- Your objective
Search the data for the word "lakás". Reproduce every line where it is found.

- Source records
━━━━━━━━━━━━━━━━━━━━
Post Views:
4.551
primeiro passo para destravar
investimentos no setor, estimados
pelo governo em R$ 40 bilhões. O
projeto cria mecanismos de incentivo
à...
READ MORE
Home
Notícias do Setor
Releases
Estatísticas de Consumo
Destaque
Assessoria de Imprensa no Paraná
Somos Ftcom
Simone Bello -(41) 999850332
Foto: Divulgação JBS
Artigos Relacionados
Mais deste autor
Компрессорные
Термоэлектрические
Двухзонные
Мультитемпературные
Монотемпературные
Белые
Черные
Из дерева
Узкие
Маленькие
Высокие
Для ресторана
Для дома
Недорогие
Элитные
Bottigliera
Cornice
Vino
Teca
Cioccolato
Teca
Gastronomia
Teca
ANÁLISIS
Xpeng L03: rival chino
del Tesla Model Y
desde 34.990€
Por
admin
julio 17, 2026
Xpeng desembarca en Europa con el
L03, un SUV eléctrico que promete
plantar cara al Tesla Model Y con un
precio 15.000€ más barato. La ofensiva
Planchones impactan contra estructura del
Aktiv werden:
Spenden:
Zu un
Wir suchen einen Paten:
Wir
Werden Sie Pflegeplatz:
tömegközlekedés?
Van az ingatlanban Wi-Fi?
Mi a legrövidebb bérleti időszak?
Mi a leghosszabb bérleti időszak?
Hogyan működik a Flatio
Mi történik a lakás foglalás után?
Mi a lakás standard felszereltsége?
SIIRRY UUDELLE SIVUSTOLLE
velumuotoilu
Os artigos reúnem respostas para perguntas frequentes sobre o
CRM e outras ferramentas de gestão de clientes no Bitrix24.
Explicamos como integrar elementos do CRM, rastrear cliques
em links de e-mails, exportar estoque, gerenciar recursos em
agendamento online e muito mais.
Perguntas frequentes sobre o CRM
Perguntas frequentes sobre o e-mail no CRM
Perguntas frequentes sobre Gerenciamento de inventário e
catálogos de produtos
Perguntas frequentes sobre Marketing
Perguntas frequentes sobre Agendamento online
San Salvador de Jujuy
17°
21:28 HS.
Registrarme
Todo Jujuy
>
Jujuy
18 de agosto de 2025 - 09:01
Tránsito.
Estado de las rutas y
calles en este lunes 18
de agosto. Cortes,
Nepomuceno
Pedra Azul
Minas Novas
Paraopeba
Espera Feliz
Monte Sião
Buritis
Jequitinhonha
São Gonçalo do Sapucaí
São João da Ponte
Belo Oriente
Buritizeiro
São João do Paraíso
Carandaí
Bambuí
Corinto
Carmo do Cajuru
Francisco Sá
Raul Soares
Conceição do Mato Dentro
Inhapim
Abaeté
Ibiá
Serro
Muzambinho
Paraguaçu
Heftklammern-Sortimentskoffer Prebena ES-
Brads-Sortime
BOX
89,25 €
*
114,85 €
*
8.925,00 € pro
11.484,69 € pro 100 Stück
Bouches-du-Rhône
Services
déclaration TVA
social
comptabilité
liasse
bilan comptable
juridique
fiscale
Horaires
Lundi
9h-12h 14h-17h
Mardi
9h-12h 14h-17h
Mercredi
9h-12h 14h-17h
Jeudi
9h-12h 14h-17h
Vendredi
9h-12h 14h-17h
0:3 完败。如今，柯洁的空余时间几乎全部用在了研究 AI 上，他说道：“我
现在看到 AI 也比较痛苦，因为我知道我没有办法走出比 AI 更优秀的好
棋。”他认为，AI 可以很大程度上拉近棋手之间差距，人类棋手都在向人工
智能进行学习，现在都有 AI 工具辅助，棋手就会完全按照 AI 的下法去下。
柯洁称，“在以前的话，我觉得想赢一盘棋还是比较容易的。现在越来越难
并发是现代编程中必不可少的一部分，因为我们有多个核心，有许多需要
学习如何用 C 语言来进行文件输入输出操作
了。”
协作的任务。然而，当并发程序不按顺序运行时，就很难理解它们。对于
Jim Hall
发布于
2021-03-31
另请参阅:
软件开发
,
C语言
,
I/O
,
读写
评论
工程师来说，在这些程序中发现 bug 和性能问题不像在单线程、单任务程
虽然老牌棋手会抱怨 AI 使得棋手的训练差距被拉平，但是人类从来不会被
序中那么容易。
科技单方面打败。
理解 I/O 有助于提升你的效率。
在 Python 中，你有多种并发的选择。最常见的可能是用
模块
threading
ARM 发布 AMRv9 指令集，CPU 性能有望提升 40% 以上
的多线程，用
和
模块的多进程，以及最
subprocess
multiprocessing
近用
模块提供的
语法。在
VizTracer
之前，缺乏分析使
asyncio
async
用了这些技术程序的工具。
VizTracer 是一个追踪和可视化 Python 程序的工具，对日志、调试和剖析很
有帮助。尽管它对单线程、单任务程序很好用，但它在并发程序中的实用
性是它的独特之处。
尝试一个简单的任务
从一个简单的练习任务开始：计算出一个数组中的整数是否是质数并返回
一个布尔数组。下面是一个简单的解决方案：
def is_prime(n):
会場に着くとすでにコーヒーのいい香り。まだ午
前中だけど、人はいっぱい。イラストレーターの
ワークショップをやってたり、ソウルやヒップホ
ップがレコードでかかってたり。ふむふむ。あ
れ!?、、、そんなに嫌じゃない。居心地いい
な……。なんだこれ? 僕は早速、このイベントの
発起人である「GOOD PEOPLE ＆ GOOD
━━━━━━━━━━━━━━━━━━━━
- Answer space
Mi történik a lakás foglalás után?
Mi a lakás standard felszereltsége?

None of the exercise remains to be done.